Before each interview the overall aim of the study was briefly explained to the participant and information about the research team (names, titles) was provided. Participation was voluntary, and each GP received an economic compensation corresponding to one hour of their time [
32]. The interviews were conducted from January to March 2020. Importantly, all interviews were performed before the COVID-19 pandemic reached Denmark.
4.3. Interviews
An interview guide was developed from available literature and informal discussions within the research team. The overall themes for the guide were: (1) Management of a patient presenting with acute cough, (2) when to suspect pneumonia, (3) antibiotic treatment, (4) diagnostic doubt, and (5) influence of physical surroundings and time pressure on decision making. The interview guide provided a structure and suggested questions whilst still allowing the interviewer to follow and explore the GPs’ narratives. The interview guide did not evolve over the course of the study.

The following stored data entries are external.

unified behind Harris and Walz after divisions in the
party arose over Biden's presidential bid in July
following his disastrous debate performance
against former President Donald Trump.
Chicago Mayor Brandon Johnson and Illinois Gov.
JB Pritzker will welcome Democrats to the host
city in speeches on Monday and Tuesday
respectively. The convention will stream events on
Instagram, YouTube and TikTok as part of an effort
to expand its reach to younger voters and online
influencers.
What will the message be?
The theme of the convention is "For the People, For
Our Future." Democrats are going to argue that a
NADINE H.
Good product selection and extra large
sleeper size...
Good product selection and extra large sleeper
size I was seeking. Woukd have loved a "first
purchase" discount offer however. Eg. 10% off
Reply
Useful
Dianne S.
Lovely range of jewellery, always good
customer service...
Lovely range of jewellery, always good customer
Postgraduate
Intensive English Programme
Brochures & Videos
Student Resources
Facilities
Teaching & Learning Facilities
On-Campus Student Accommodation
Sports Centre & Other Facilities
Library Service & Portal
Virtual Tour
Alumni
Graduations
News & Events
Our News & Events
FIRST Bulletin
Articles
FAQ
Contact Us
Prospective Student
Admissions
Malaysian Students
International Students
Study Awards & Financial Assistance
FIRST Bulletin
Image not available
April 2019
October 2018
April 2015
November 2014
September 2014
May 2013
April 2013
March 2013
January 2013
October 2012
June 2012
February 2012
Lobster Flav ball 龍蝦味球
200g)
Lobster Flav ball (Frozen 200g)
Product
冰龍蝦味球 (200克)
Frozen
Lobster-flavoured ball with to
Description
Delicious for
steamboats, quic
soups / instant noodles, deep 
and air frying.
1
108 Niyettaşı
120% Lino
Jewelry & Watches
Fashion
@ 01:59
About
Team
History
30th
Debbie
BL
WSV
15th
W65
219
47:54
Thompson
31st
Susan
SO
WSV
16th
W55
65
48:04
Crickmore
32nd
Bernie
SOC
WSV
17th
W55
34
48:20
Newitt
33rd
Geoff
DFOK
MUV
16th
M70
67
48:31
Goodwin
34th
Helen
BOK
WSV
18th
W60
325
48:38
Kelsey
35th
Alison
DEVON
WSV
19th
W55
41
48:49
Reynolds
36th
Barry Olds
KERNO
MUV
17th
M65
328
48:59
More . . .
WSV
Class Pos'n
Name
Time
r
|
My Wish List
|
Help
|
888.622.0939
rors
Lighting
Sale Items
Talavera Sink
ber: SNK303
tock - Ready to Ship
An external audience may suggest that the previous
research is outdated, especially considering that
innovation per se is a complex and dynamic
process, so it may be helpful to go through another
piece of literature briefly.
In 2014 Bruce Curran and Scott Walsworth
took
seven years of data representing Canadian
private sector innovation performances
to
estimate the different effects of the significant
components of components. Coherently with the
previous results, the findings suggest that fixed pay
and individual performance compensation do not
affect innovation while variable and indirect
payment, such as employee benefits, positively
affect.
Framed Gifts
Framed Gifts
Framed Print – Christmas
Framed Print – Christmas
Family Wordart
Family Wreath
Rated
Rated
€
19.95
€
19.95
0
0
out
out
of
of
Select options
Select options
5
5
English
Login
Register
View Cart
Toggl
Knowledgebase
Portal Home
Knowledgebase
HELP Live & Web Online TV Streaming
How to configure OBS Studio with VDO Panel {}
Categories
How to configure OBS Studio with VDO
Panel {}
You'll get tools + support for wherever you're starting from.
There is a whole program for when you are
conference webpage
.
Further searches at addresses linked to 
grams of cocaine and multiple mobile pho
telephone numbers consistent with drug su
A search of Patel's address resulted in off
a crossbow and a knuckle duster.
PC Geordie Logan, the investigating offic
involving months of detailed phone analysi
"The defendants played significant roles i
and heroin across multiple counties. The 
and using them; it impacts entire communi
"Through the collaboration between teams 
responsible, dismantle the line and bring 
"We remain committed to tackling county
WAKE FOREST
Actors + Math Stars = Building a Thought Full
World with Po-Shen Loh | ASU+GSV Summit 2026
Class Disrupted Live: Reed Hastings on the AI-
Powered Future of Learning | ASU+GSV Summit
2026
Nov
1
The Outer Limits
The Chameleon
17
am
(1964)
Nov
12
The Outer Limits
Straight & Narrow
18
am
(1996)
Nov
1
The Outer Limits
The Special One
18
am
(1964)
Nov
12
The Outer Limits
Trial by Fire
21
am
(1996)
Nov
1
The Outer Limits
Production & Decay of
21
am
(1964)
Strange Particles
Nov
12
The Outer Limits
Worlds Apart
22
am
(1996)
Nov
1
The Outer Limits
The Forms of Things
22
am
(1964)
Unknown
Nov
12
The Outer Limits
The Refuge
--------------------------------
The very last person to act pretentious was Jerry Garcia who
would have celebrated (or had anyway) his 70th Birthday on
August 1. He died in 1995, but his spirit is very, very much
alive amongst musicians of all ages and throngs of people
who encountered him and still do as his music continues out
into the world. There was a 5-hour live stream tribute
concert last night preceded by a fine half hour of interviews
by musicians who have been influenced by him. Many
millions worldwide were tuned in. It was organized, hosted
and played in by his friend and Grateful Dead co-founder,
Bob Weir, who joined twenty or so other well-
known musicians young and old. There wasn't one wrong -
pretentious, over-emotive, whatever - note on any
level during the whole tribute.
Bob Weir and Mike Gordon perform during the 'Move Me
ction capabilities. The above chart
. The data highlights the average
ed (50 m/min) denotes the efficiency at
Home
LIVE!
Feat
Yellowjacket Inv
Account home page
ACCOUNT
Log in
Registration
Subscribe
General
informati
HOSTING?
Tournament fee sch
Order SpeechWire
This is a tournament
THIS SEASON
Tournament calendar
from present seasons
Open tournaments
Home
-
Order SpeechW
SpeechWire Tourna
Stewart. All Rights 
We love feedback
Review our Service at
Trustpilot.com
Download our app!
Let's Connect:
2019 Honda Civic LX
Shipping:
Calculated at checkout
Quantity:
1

To make the GPs feel at ease in their natural working environment and to help them maintain their role as healthcare professionals, the interviews were conducted in the GPs’ offices. The GP and the interviewer were the only persons present during the interview. Individual interviews gave the GPs the opportunity to share their experiences and account for their behaviour and decisions without having concerns about their colleagues’ opinions, judgment or critique.
4.4. Data Analysis
All interviews were audio-recorded and transcribed verbatim by LB. No field notes were made, and transcripts were not returned to the participants for comments. The transcribed interviews were analysed using systematic text condensation [
33], which is a thematic cross-case analysis conducted in four steps: (1) total impression, (2) identifying and sorting meaning units, (3) condensation, and (4) synthesising. LB conducted the analysis supervised by other members of the research group, who were all medical doctors (two GPs, two full-time researchers). The analytic process is demonstrated in
Figure 2. Interviews and analyses were conducted in Danish and translated into English after the final analysis.